Notion vs Obsidian vs Logseq: Which Knowledge Base App Is Right for You in 2025

The knowledge management app space has matured considerably, and choosing between Notion, Obsidian, and Logseq involves real trade-offs that depend entirely on how you think and work. Here’s a clear breakdown.

**Notion: The Collaboration Champion**

Notion is a database-first workspace that functions as a note-taking app, project manager, wiki, and spreadsheet simultaneously. Its strength is structure — nested pages, linked databases, and board views create systems for teams that no other app matches at its price point.

For individuals, Notion’s AI features (summarization, writing assistance, Q&A across your workspace) have improved dramatically and justify the subscription for heavy users.

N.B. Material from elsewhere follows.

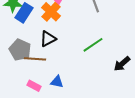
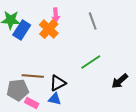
black triangle: (48, 39) -> (58, 83), moved
gray pentagon: (20, 50) -> (18, 90), moved, turned -30

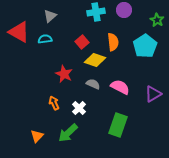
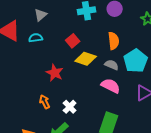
orange semicircle: (113, 42) -> (114, 41), moved
cyan pentagon: (145, 46) -> (136, 61), moved
gray semicircle: (93, 84) -> (112, 65), moved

The fundamental limitation: your data lives in Notion’s database. Exporting is possible but imperfect, and the format doesn’t port cleanly to other tools. You’re building inside someone else’s house.

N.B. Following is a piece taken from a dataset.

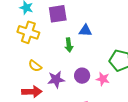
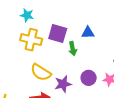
purple square: (58, 14) -> (58, 33), moved, turned 30
yellow semicircle: (35, 66) -> (41, 72), size x1.5

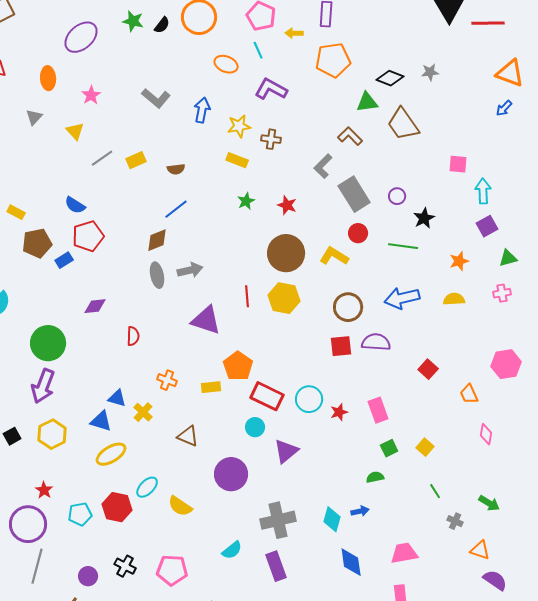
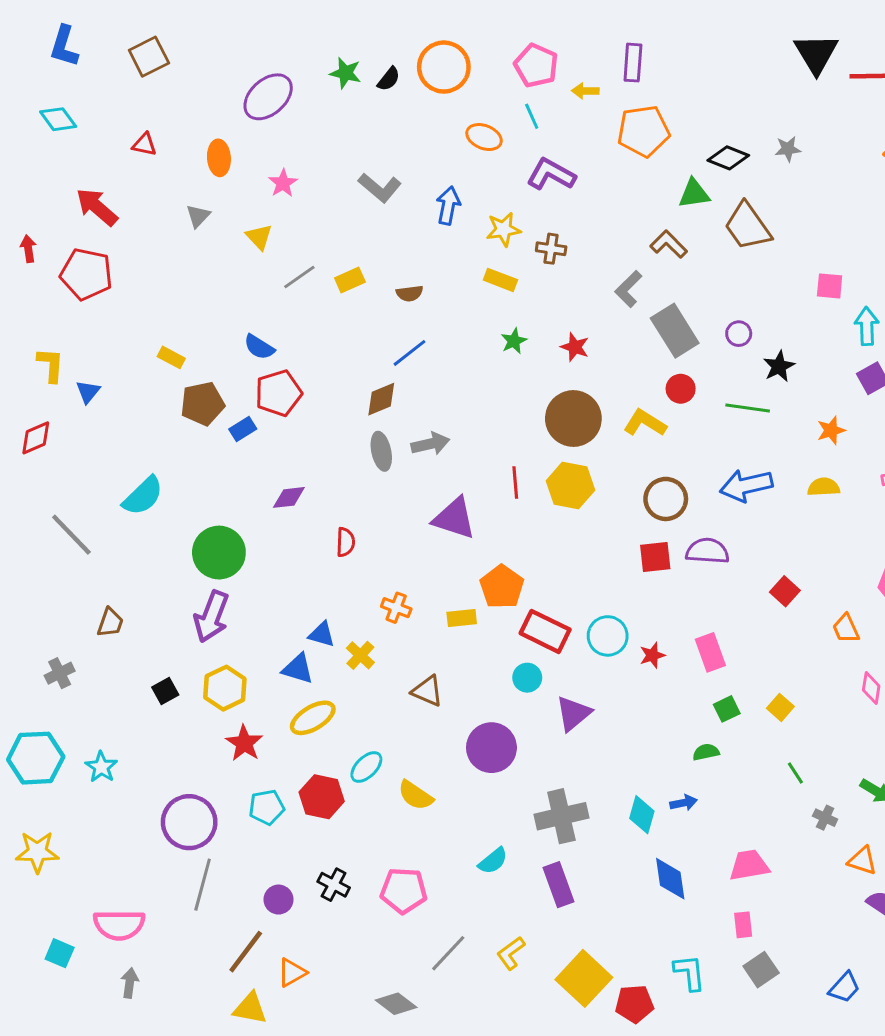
red star: (44, 490) -> (244, 743), moved, size x1.4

**Best for:** Teams, project-heavy individuals, people who want structure without configuration.

**Obsidian: The Local-First Standard**

Obsidian treats your notes as plain Markdown files, which means your data is yours permanently. The graph view, linking system, and plugin ecosystem make it exceptional for building a personal knowledge base over years or decades.

The trade-off is setup time. Obsidian’s power requires configuration. New users often find the blank slate overwhelming, and discovering an optimal workflow takes weeks.

Obsidian has no native collaboration features. It’s a single-user application.

**Best for:** Researchers, writers, developers — anyone building a long-term personal knowledge base and willing to invest time in the system.

**Logseq: The Outliner for Networked Thought**

Logseq is a block-based outliner that stores data as local Markdown or JSON files. Its daily journal approach — every entry starts on today’s page, and you link ideas as you write — suits people who think in streams rather than hierarchies.

The graph database underlying Logseq is more powerful than Obsidian’s for query-based retrieval: you can ask Logseq to find every note where you mentioned a specific concept alongside another concept.

Development has been slower than Obsidian and Notion recently, and the team’s announced rewrite has created uncertainty about the roadmap.

**Best for:** People who journal daily and want to resurface past insights through linking rather than searching.

**Our Recommendation**

– Working in a team or company → Notion
– Long-term personal knowledge base → Obsidian
– Daily journaling and networked thought → Logseq

All three have free tiers worth trying before committing.